A simple way to obtain non set-like models of $ZFC$ is to take a normal ultrafilter $U$ and take the iterated ultrapower of $V$ through length $Ord$. This gives us a non set-like model of $ZFC$, but it is elementary equivalent to $V$. (This approach uses parameters, but they are easily removed.)

In a vague nutshell, is there another way to define "long" models without some form of iteration?

Answer 1

Let me describe another method for making long models definable.

First consider the case that $\kappa$ is inaccessible in $L$ and $\lambda$ is a worldly cardinal in $L$ above $\kappa$. Let $G$ be $L$-generic for the forcing to collapse $\lambda$ to $\kappa$. In the forcing extension, there is a set $E\subset\kappa$ that codes the structure $\langle L_\lambda,\in\rangle$. Let $L[G][H]$ be the forcing extension that codes the set $E$ into the GCH pattern up to $\kappa$. This preserves the inaccessibility of $\kappa$. Let $M=(V_\kappa)^{L[G][H]}$, which is a model of ZFC since $\kappa$ remained inaccessible. In $M$, we can define $E$ using the GCH pattern and therefore in $M$ we can define a copy of the structure $\langle L_\lambda,\in\rangle$, which is a model of ZFC. This model is actually well-founded, and so the model $M$ will also look upon it as well-founded, and it is not set-like, since it has height $\lambda$, which is taller than $\kappa$.

So this method shows how a model of ZFC can define a much taller well-founded model of ZFC.

In your question, however, you had asked for more. You wanted the defined model to have a theory not realized in any set-like interpreted model of $M$. Let me modify the construction to achieve something closer to this. I will show how to arrange that $N$ satisfies a theory not satisfied by any set structure in $M$ nor any definable well-founded set-like class structure. (Thanks, Ali, for your comments about this.)

To do it, I will suppose not that $\kappa$ is actually inaccessible in $L$, but rather merely that it is inaccessible in $L_\lambda$, which is itself a pointwise definable model. One can make this situation from the situation above simply by taking the Mostowski collapse of the definable elements of $L_\lambda$. Now, these are countable ordinals in $L$, even though $L_\lambda$ thinks $\kappa$ is inaccessible. But we can still do the forcing $G$ and $H$ and form the model $M=(V_\kappa)^{L_\lambda[G][H]}$ just as above, except that we take $G$ merely $L_\lambda$-generic and $H$ is $\langle L_\kappa,\in,E\rangle$-generic. In $M$, again we can define $L_\lambda$ as a well-founded non-set-like model of ZFC.

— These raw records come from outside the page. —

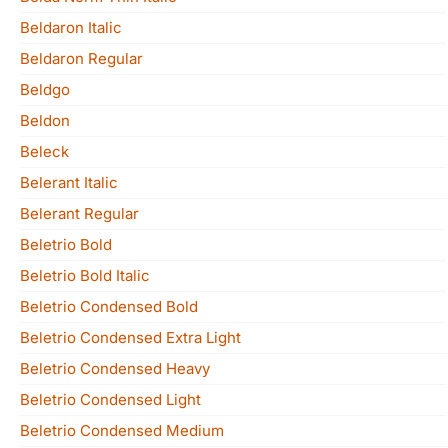
Beldaron Italic
Beldaron Regular
Beldgo
Beldon
Beleck
Belerant Italic
Belerant Regular
Beletrio Bold
Beletrio Bold Italic
Beletrio Condensed Bold
Beletrio Condensed Extra Light
Beletrio Condensed Heavy
Beletrio Condensed Light
Beletrio Condensed Medium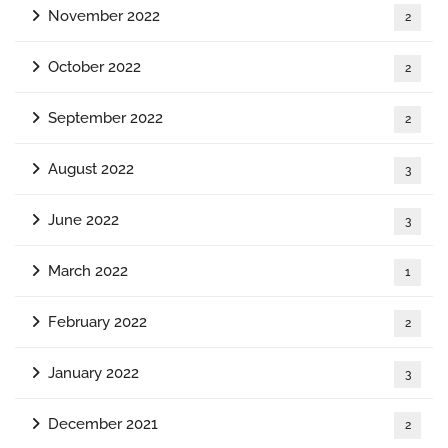
November 2022
2
October 2022
2
September 2022
2
August 2022
3
June 2022
3
March 2022
1
February 2022
2
January 2022
3
December 2021
2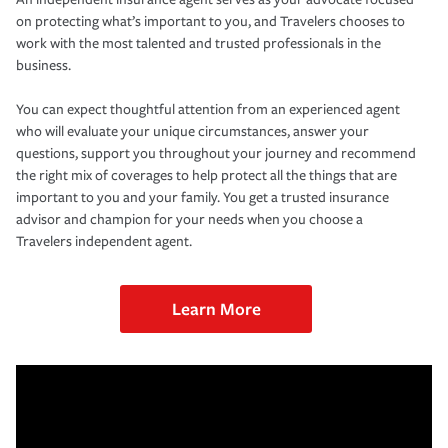
on protecting what’s important to you, and Travelers chooses to
work with the most talented and trusted professionals in the
business.
You can expect thoughtful attention from an experienced agent
who will evaluate your unique circumstances, answer your
questions, support you throughout your journey and recommend
the right mix of coverages to help protect all the things that are
important to you and your family. You get a trusted insurance
advisor and champion for your needs when you choose a
Travelers independent agent.
Learn More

The point of the pointwise definability assumption is that the theory $T$ of $L_\lambda$ ensures that every model of it contains a copy of $L_\lambda$. There can be no set model of this theory in $M$, because then $M$ would be able to take the definable elements of that model and thereby produce a copy of $L_\lambda$ as a set, which is impossible in $M$ since $\kappa<\lambda$. Similarly, there can be no well-founded set-like class definable model of the theory in $M$, since any such model $N$ would have to have an ordinal with at least $\kappa$ many predecessors, and such an order relation would not be set-like in $M$.

What remains is the possibility that there could be a definable set-like class model in $M$, not necessarily well-founded, but which satisfies the theory. I don't at the moment know how to rule this out. The subtle point is that a set-like order in $M$ can contain a copy of $\lambda$ — after all, both $\kappa$ and $\lambda$ are countable ordinals and hence embed into $\mathbb{Q}$, which is set-like in $M$ — and the pointwise definability idea doesn't seem quite enough to rule out such ill-founded interpreted classs models.

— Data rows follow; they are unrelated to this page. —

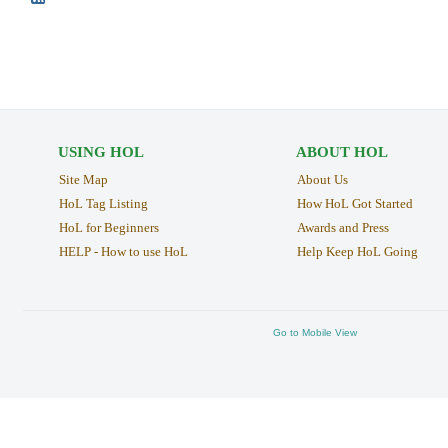
USING HOL
ABOUT HOL
Site Map
About Us
HoL Tag Listing
How HoL Got Started
HoL for Beginners
Awards and Press
HELP - How to use HoL
Help Keep HoL Going
Go to Mobile View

Therefore, this answer doesn't quite fully answer the question.

Answer 2

To complement Joel's answer that a positive outcome is consistently possible, let me show that the negative outcome is also possible, at least in the case of boldface definability.

For our background universe $V$, suppose that we have some second-order resources available to us, namely a global well-order and truth predicates for all class-sized structures. (I'll comment below on what this assumption entails.) This allows us to then carry out the standard argument for downward Löwenheim–Skolem. If $\mathcal N$ is a class-sized structure then we have Skolem functions for it and so can get a set-sized elementary submodel $\mathcal M$ of $\mathcal N$. In particular, $\mathcal M$ will be set-like and definable (with parameters), entailing a negative answer to your question.

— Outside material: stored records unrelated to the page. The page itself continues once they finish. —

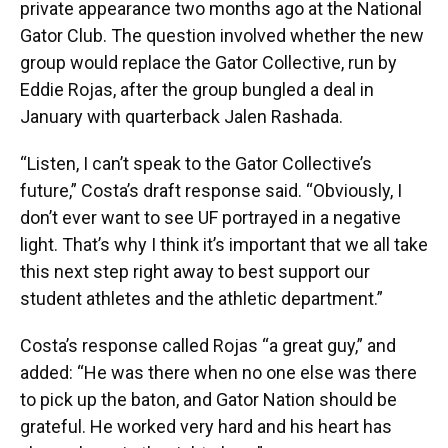
private appearance two months ago at the National
Gator Club. The question involved whether the new
group would replace the Gator Collective, run by
Eddie Rojas, after the group bungled a deal in
January with quarterback Jalen Rashada.
“Listen, I can’t speak to the Gator Collective’s
future,” Costa’s draft response said. “Obviously, I
don’t ever want to see UF portrayed in a negative
light. That’s why I think it’s important that we all take
this next step right away to best support our
student athletes and the athletic department.”
Costa’s response called Rojas “a great guy,” and
added: “He was there when no one else was there
to pick up the baton, and Gator Nation should be
grateful. He worked very hard and his heart has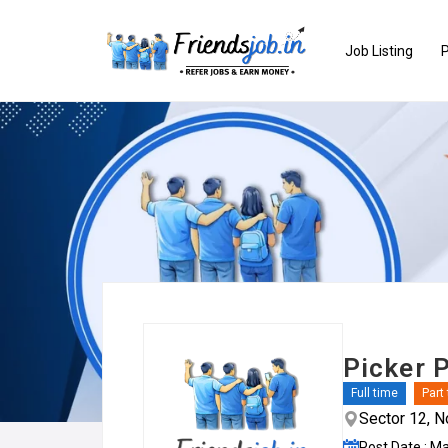
Job Listing
P
Picker 
Full time
Part
Sector 12, N
Post Date : M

Note, however, that this approach doesn't give you a negative answer for lightface definability, i.e. without parameters. Consider the case of $\mathcal N = (V,\in)$ and suppose we could find $\mathcal M$ a set-sized elementary submodel of $\mathcal N$ which is definable without parameters. But then we could define without parameters the set of true sentences in $(V,\in)$, contradicting Tarski's theorem on the undefinability of truth.

On the other hand, we can get lightface definability if we allow class quantifiers. If your global well-order is definable then, because the truth predicate is definable with class quantifiers, you get definable Skolem functions and so $\mathcal M$ is definable with class quantifiers. It's $\Delta^1_1$-definable, to be precise. Also, $\mathcal M$ is implicitly definable (without parameters), in the sense of Hamkins and Leahy - Algebraicity and implicit definability in set theory.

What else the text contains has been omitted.